There are some limitations to BLINK’s alignment-free approach. Because all ions within tolerance are factored into the cosine score, scores calculated using BLINK diverge from precise, loop-based implementations as tolerance increases, resulting in higher scores and matches (Fig. 2). Therefore, traditional tools may be a more appropriate choice for data generated by low resolution mass spectrometers that require a wide tolerance window. However, given trends in mass spectrometry hardware development, this limitation will likely become less relevant over time as higher resolution machines are continually developed10. One viable strategy for use cases that require 100% agreement with conventional approaches is to recalculate the top BLINK hits using precise methods, maintaining much of the performance advantages of BLINK’s alignment-free approach while producing identical scores. For instance, to recalculate the 24,933 BLINK hits from Fig. 1a would take less than 10 s with MatchMS. We envision that the speed-up using BLINK will enable scientists to efficiently make chemical assignments as the size of MS2 databases continues to grow, particularly in-silico databases uncoupled from the availability of new authentic standards and instrument throughput 11,12.

Figure 2
figure 2

Direct comparison of scores (a) and matching ions counts (b) between BLINK and MatchMS. Score and match thresholds of 0.7 and 6 respectively are represented by red lines. Comparisons with exact matching ion counts and scores within 0.001 are shown in blue. The remaining comparisons are shown in orange.

Depending on the BLINK bin width used, compute time and agreement with MatchMS vary (Fig. 3.). While scoring speed increases as bin width increases, using a bin width larger than 0.001 results in diminishing gains in performance. Additionally, while equivalence to MatchMS remains constant when bin width is smaller than 0.0001, there is a significant increase in compute time. The divergence in scores between MatchMS and BLINK as bin width increases can be explained by the binned fragment m/z values of two spectra being compared being within tolerance to each other while the original values were not, or vice versa. For use cases that require high agreement to conventional approaches, the bin width should be informed by the reliable accuracy of the mass spectrometer used to collect the experimental tandem mass spectra.

Figure 3
figure 3

BLINK compute time in seconds per ten million comparisons (a) and equivalence of scores to MatchMS results (b). Recommended bin width of 0.001 is represented by a dashed red line.

Methods

Implementation

Typically, two fragmentation data files, a query and a reference, are used as input. The files are parsed and the fragmentation spectra are represented as lists of m/z and intensity arrays with associated metadata. To discretize the spectra, m/z values are first converted to integer-bins based on the user defined bin width (default is 0.001 Da). These values can optionally be shifted by the precursor m/z or other user defined mass for analog searches. Intensity arrays in each spectrum are then unit-vector normalized. Each set of processed spectra is converted into two sparse matrices. The first contains fragment intensities, and the other fragment counts. Each sparse matrix is constructed such that rows are m/z bins and columns are the spectrum index (Fig. 4a).

Figure 4
figure 4

Workflow model illustrating the general methodology used to calculate cosine similarity scores and matching ion counts using BLINK.

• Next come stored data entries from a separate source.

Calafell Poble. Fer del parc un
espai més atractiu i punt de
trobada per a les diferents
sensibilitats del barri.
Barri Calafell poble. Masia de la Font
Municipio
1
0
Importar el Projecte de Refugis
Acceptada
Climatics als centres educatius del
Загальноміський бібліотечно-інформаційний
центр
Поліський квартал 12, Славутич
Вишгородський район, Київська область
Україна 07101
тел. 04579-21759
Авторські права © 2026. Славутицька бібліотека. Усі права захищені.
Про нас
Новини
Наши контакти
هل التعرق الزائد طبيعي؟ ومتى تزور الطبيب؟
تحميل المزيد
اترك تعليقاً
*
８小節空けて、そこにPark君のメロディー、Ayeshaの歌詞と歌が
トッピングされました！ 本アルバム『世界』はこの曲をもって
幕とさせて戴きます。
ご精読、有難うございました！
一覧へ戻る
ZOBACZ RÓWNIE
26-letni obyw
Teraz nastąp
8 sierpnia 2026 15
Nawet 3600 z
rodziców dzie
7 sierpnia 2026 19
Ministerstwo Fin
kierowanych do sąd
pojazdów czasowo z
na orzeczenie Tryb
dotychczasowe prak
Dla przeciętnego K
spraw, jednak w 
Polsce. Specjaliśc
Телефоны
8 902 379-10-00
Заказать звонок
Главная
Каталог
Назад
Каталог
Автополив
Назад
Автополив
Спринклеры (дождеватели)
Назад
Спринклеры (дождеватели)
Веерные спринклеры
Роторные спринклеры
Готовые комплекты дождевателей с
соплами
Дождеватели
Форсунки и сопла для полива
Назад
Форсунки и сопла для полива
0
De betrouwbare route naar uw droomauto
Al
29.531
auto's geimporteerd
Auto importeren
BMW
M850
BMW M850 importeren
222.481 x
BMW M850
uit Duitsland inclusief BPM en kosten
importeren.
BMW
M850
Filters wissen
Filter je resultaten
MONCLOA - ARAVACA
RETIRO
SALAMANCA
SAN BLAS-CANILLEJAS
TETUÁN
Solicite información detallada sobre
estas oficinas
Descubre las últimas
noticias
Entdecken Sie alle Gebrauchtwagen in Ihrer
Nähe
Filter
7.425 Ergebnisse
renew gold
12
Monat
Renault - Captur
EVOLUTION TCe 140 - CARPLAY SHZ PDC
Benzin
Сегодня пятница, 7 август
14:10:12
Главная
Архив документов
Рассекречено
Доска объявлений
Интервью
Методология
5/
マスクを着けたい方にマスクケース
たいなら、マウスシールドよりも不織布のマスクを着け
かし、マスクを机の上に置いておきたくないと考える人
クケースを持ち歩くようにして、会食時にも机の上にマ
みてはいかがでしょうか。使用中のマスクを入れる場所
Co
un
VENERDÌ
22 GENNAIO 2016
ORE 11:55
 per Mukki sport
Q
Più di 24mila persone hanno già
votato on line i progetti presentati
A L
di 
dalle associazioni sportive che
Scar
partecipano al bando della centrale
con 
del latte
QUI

Prior to scoring, the m/z bins are expanded (i.e. blurred) by distributing intensities and summing fragment m/z bins with a tolerance-window wide array, referred to here as BLINK’s kernel. This allows for m/z bins to be linked between spectra within a tolerance parameter (default is 0.01 Da). It is only necessary to perform this computation on one set of spectra, so the kernel is used to transform the smaller of the two (typically the query) (Fig. 4b).

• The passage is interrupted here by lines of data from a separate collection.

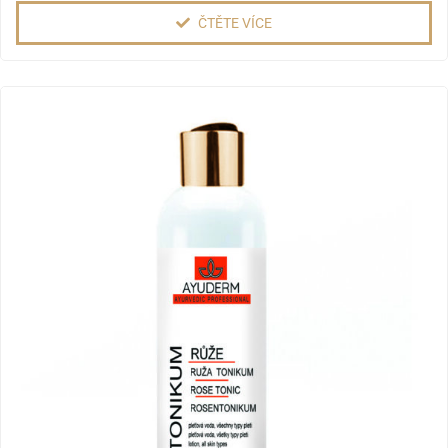
ČTĚTE VÍCE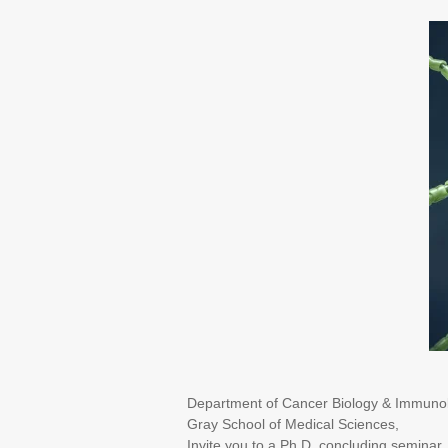
Department of Cancer Biology & Immuno
Gray School of Medical Sciences,
Invite you to a Ph.D. concluding seminar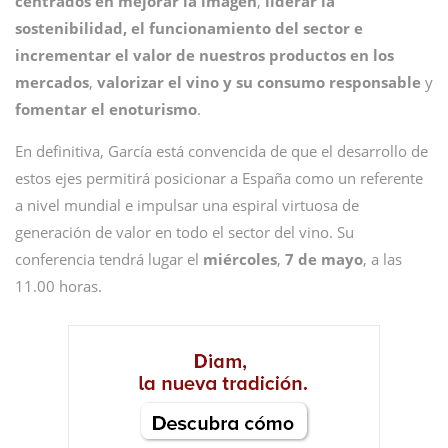
centrados en mejorar la imagen
,
liderar la
sostenibilidad, el funcionamiento del sector e
incrementar el valor de nuestros productos en los
mercados
,
valorizar el vino y su consumo responsable
y
fomentar el enoturismo
.
En definitiva, García está convencida de que el desarrollo de
estos ejes permitirá posicionar a España como un referente
a nivel mundial e impulsar una espiral virtuosa de
generación de valor en todo el sector del vino. Su
conferencia tendrá lugar el
miércoles
,
7 de mayo
, a las
11.00 horas.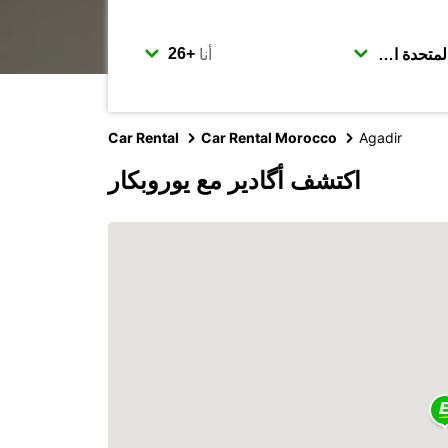
أنا
Car Rental
Car Rental Morocco
Agadir
اكتشف أگادير مع يوروبكار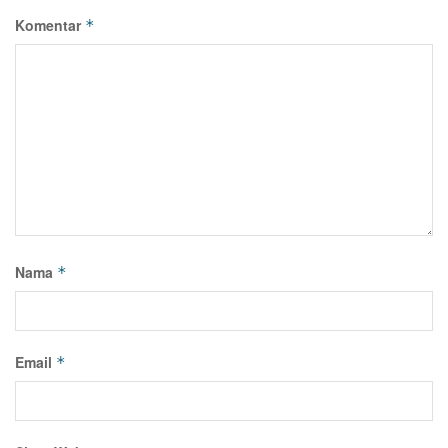
Komentar
*
Nama
*
Email
*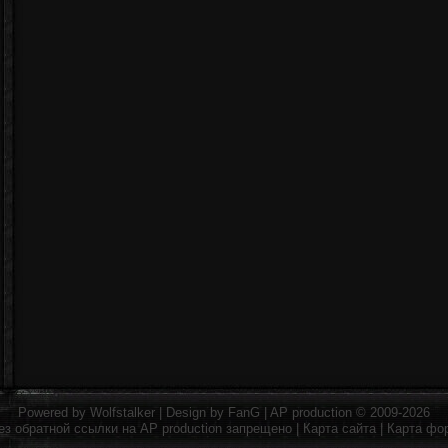
Powered by
Wolfstalker
| Design by
FanG
|
AP production
© 2009-2026
ез обратной ссылки на
AP production
запрещено |
Карта сайта
|
Карта фо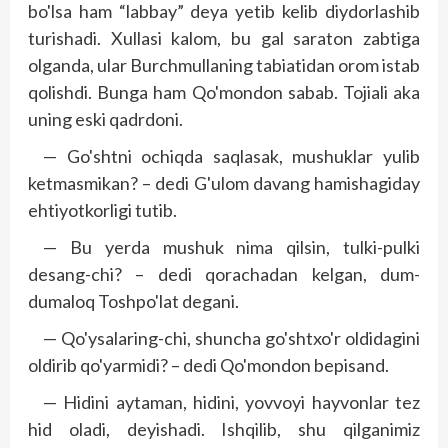
bo'lsa ham “labbay” deya yetib kelib diydorlashib
turishadi. Xullasi kalom, bu gal saraton zabtiga
olganda, ular Burchmullaning tabiatidan orom istab
qolishdi. Bunga ham Qo'mondon sabab. Tojiali aka
uning eski qadrdoni.
— Go'shtni ochiqda saqlasak, mushuklar yulib
ketmasmikan? – dedi G'ulom davang hamishagiday
ehtiyotkorligi tutib.
— Bu yerda mushuk nima qilsin, tulki-pulki
desang-chi? – dedi qorachadan kelgan, dum-
dumaloq Toshpo'lat degani.
— Qo'ysalaring-chi, shuncha go'shtxo'r oldidagini
oldirib qo'yarmidi? – dedi Qo'mondon bepisand.
— Hidini aytaman, hidini, yovvoyi hayvonlar tez
hid oladi, deyishadi. Ishqilib, shu qilganimiz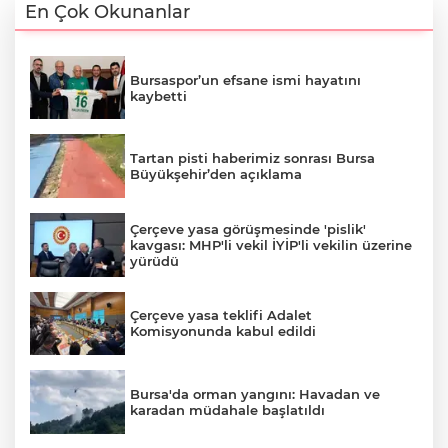
En Çok Okunanlar
Bursaspor’un efsane ismi hayatını
kaybetti
Tartan pisti haberimiz sonrası Bursa
Büyükşehir’den açıklama
Çerçeve yasa görüşmesinde 'pislik'
kavgası: MHP'li vekil İYİP'li vekilin üzerine
yürüdü
Çerçeve yasa teklifi Adalet
Komisyonunda kabul edildi
Bursa'da orman yangını: Havadan ve
karadan müdahale başlatıldı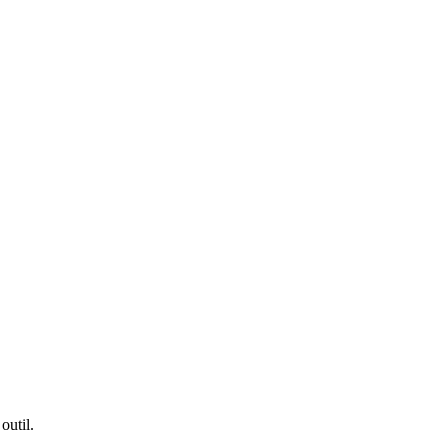
outil.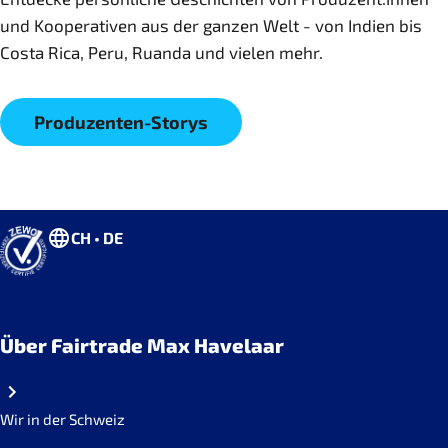
und Kooperativen aus der ganzen Welt - von Indien bis
Costa Rica, Peru, Ruanda und vielen mehr.
Produzenten-Storys
CH • DE
Über Fairtrade Max Havelaar
Wir in der Schweiz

Each pair of sparse matrices are resized such that they contain an equal number of rows, and one of the matrices is transposed. The two matrices are multiplied, generating the score matrix (Fig. 4c). When performed on the matrices containing intensity data, this step simultaneously computes the cosine scores for each combination of spectra. Fragment counting is based on the same algorithm, but uses the fragment count matrices as input. Scoring operations can optionally be performed with GPU acceleration.

Speed benchmarking and similarity agreement

Calculations were done using an exclusive CPU node on the Perlmutter supercomputer at NERSC. Each CPU node is equipped with 512 Gb of DDR4 RAM and dual AMD EPYC 7763 64 × core processors. Two sets of spectra were randomly sampled from an aggregate of all GNPS library spectra (All-GNPS) as of January 17th 2022 ranging in size from 1e2 to 1e4. Each subset of spectra was sampled independently without replacement. Scoring was performed using tolerance values of 0.01 Da and 0.009 Da for BLINK and MatchMS respectively. Tolerance for Flash entropy was similarity set to 0.009 Da. The BLINK bin width parameter was set to 0.001 Da. BLINK’s true tolerance is equivalent to the tolerance parameter subtracted by the bin width, hence the difference in tolerance values used for the three algorithms. To improve scoring behavior of all algorithms, the spectra were filtered to remove noise ions and the intensity values were scaled by their square-root. Fragment ion noise filtering was accomplished by removing ions that were < 1% of base peak intensity and ions with m/z values greater than the precursor m/z. Additionally, all ions with intensity values of 0 were removed from the spectra.

Progressively larger sets of spectra were sampled and scored with 3 replicates and their median calculation timings with MatchMS, BLINK, and Flash entropy were reported in Fig. 1b. The modified confusion-matrix reported in Fig. 1a was generated using 1e8 scores from the first replicate of the speed benchmark. Spectra were classified as similar if their score was ≥ 0.7 and matching ions were ≥ 6. These values were chosen because they are commonly used in the field.

Mean score and matching ion count differences

The same set of scores used to construct the confusion-matrix were used to calculate the mean score and matching ion count differences. Differences of the true positive scores (classified as similar by both MatchMS and BLINK) were calculated by subtracting the BLINK scores and counts by their MatchMS counterpart.

Direct score and matching ion count comparison

Two sets of spectra were sampled from the publicly available Berkeley Lab spectral library in GNPS to make a total of 10 million comparisons. Pre-processing of spectra was performed as described above for speed benchmarking prior to scoring. Scores were considered equivalent if the difference was less than 0.001, and matching ion counts had to be identical. For this comparison, a bin width of 0.001, a BLINK tolerance of 0.01, and a MatchMS tolerance of 0.009 was used.

Speed benchmarking and similarity agreement across bin widths

The same 10 million comparisons used to generate the direct score and matching ion count comparison reported in Fig. 3 were recalculated across nine bin widths, from 10e−6 to 0.01, maintaining a constant BLINK tolerance value of 0.01. The largest bin width of 0.01 was chosen because BLINK bin width cannot exceed tolerance.

Conclusion

Comparison of fragmentation spectra has become a primary step in both targeted and untargeted metabolomics workflows. Using an alignment-free and vectorized approach, BLINK is able to compute cosine similarity scores of tandem mass spectrometry data faster than previously possible. Currently, our implementation is limited to calculating cosine similarity, however, adapting this framework to other similarity measures like spectral entropy4 or SIMILE13 to enable performance gains is a promising area of future work.